Mr Corbyn told the BBC Labour would consider the question "as a party".
Ministers have been talking to Labour MPs to try to persuade them to back intervention ahead of a Commons vote expected by Christmas.
Mr Corbyn is against military action, but a number of his MPs support it and may rebel if ordered to vote against.
On his first visit to Wales as party leader, Mr Corbyn said the priority should be a political settlement in the war-torn country, in order to "isolate" so-called Islamic State.
Asked whether he would allow his MPs a free vote - which means they would not have to follow the chosen party line - he said: "No, we would have to consider it as a party, consider it as a group and decide how we would react at that point, I can't predict at this stage."

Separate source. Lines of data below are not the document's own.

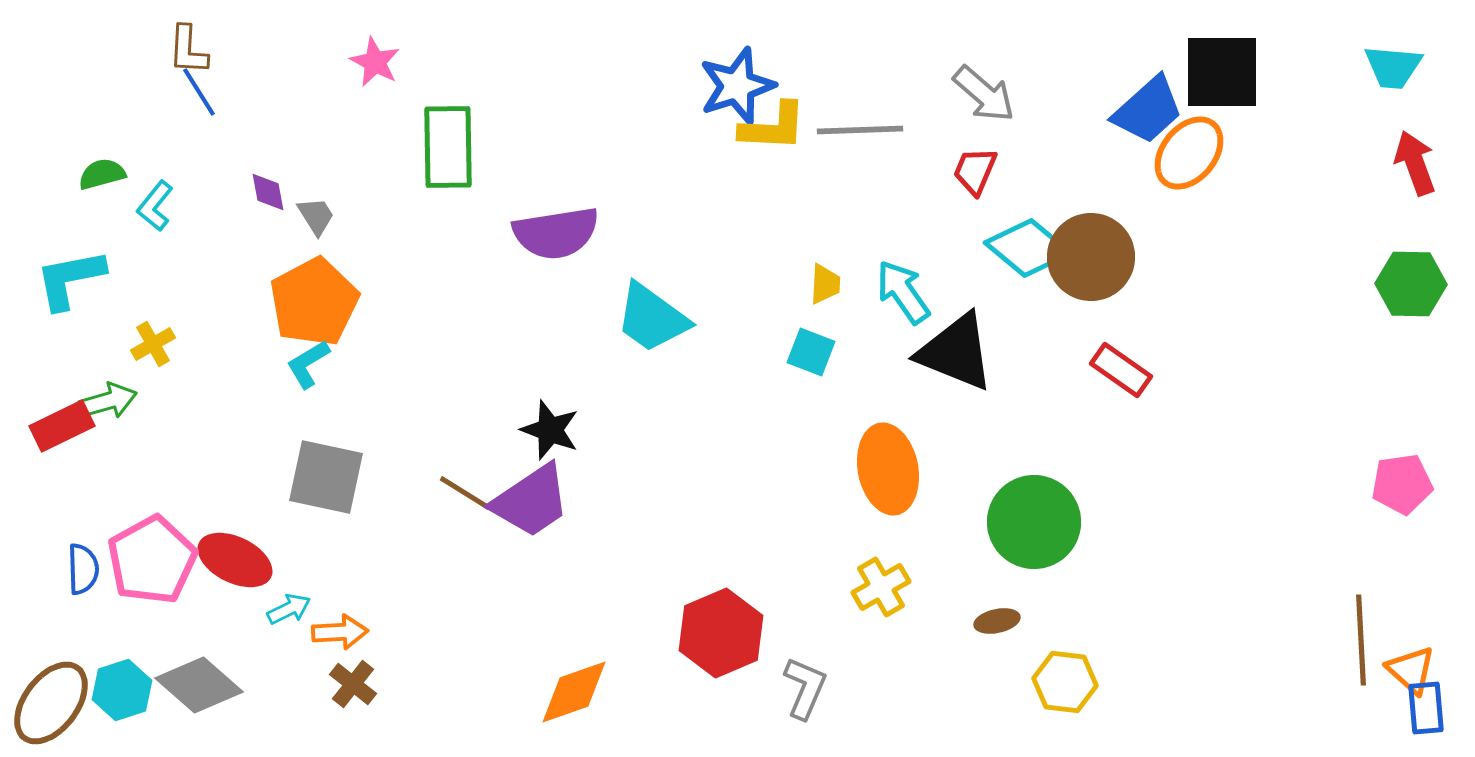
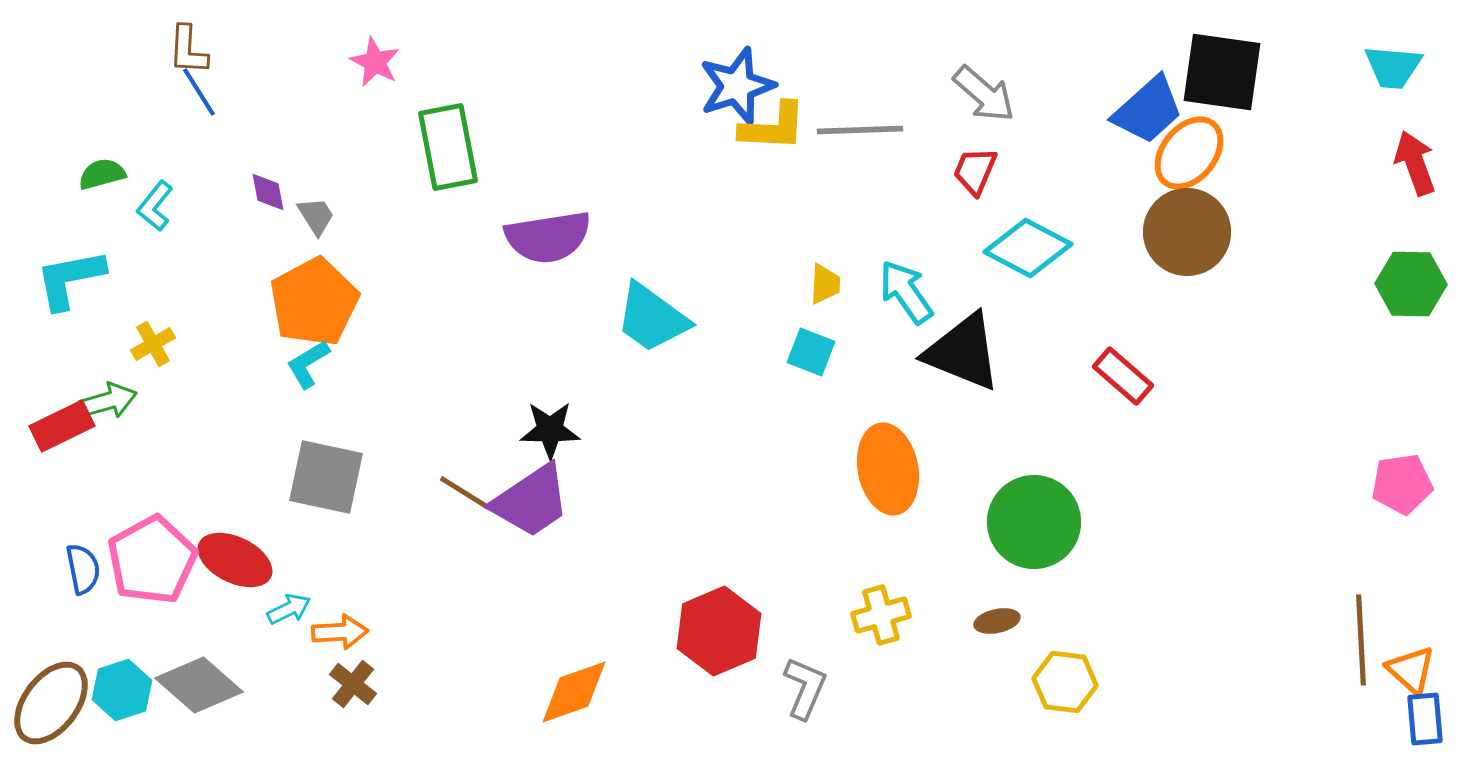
black square at (1222, 72): rotated 8 degrees clockwise
green rectangle at (448, 147): rotated 10 degrees counterclockwise
purple semicircle at (556, 233): moved 8 px left, 4 px down
cyan diamond at (1028, 248): rotated 12 degrees counterclockwise
brown circle at (1091, 257): moved 96 px right, 25 px up
cyan arrow at (903, 292): moved 3 px right
black triangle at (956, 352): moved 7 px right
red rectangle at (1121, 370): moved 2 px right, 6 px down; rotated 6 degrees clockwise
black star at (550, 430): rotated 20 degrees counterclockwise
blue semicircle at (83, 569): rotated 9 degrees counterclockwise
yellow cross at (881, 587): moved 28 px down; rotated 14 degrees clockwise
red hexagon at (721, 633): moved 2 px left, 2 px up
blue rectangle at (1426, 708): moved 1 px left, 11 px down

Events in Syria are "beyond appalling" he said, adding that "there has to be a political solution - all wars end with a political solution".
Prime Minister David Cameron has dismissed suggestions a UN resolution - which Labour is calling for - would be needed before the UK takes action in Syria.
MPs rejected air strikes on Syria in 2013, when the target was President Bashar al-Assad's government in Syria, but later approved British participation in air strikes against Islamic State extremists in Iraq.
The BBC has been told ministers are increasingly confident they will have the numbers to secure Commons backing to extend the campaign into Syria.
Mr Cameron has said he will set out a detailed case for intervention and Defence Secretary Michael Fallon is planning to brief Labour MPs collectively at an open meeting.
Some Labour MPs have already said they will refuse to vote with Mr Corbyn if ordered to oppose air strikes.